Nearly every witness at the hearing has faced questions from lawyers and staff representing National Milk Producers Federation, International Dairy Foods Association, Select Milk Producers, Edge Cooperative, American Farm Bureau and others, but USDA staff always has the last word. Ms. Taylor’s final question to WCMA was a gift – the chance to offer an open-ended opinion at how fresh milk should be priced.
“Well, it starts with having a goal,” this WCMA staffer replied. (When hearing transcripts are released in a few months, it will be clear that this reporting is from recollection, not a recording.) So, to paraphrase and perhaps embellish on the rest of this answer:
There is no correct make allowance for cheddar cheese or butter – any value USDA selects will be wrong, in the sense that every dairy plant faces different costs. So USDA’s quest, after collecting months of testimony, shouldn’t be to seek the “right” make allowance values, their goal should be selecting values that attempt to achieve a goal.
The dairy industry spends a great deal of time, money and effort looking inward, quarreling to optimize a government pricing program that attempts to improve upon free market forces. In addition, labeling regulations, wastewater limits, cooperative law vs. proprietary business, static standards of identity and more issues sap energy from the true goal of a food industry: delighting consumers with delicious, nutritious and convenient choices.
The goal of make allowances should be to support a diverse spectrum of dairy manufacturers, large, medium and small, so that our industry can produce more than high-volume, low-cost commodity products. Specialty cheeses and butters, gourmet artisanal offerings, are the point of the marketing spear for dairy. These products elevate dairy to the timeless craft it has always been and excite consumers to buy foods made from real milk.
Dairy farmers and processors will thrive if USDA decides that make allowances should be just high enough to keep cutting-edge, smaller dairy manufacturers healthy. These craftsmen not only bring to consumers the amazing flavors and textures that make all of dairy something special, but they also partner with smaller dairy farms for their fresh milk. Healthy small processors offer a home to healthy smaller farms – including farms with progressive ideas in grazing, breeds and feeds.

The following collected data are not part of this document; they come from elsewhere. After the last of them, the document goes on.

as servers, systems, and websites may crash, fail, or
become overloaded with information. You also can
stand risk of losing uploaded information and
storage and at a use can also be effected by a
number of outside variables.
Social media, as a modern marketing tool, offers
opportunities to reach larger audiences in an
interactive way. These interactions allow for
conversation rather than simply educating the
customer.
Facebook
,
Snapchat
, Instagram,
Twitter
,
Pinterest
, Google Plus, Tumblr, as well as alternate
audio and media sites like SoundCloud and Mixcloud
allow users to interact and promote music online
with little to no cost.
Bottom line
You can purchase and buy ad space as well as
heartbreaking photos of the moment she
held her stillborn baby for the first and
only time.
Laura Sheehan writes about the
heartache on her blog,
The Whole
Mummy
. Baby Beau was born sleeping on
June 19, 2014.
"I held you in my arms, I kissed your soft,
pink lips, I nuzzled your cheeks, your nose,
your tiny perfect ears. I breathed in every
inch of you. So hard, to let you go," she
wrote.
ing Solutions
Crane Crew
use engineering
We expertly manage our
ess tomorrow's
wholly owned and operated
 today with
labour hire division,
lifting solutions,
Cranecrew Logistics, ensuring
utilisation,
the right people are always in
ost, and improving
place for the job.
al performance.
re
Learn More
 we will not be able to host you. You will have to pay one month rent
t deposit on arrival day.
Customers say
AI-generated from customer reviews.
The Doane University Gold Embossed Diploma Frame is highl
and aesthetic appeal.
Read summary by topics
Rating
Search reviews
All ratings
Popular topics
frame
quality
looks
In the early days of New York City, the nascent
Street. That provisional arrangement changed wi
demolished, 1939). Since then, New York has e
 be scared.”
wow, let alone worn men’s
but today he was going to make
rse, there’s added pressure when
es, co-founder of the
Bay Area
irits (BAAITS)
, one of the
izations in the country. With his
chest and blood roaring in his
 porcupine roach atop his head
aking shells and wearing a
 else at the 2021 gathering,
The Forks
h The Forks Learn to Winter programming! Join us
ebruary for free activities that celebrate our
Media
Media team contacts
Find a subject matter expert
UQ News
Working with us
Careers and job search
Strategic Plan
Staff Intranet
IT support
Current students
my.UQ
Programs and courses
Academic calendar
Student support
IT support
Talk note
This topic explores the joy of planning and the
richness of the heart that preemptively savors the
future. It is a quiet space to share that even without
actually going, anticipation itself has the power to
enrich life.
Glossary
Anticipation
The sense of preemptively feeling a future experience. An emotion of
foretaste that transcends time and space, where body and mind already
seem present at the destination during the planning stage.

The WCMA Board of Directors discussed how to approach this hearing – an association has so many voices. We concluded that the clearest path was to offer USDA the best available data on manufacturing costs. Real data from real dairy plants, large and small.
Dr. Mark Stephenson accepted and analyzed fresh cost data from manufacturers in a study executed in 2023. Dr. Bill Schiek looked at the gold standard, audited plant cost data the state of California gathered until 2016, and updated it with publicly available cost indices. Several large manufacturers described soaring costs to produce dairy products and, bravely, Kim Heiman from Nasonville Dairy and Bob Wills from Cedar Grove Cheese laid open their ledgers on the witness stand, providing unfiltered data from not-so-large plants that make cheddar.
With the goal of retaining a diverse, thriving dairy community, USDA can set new make allowances, and keep regulated milk pricing relevant into the future.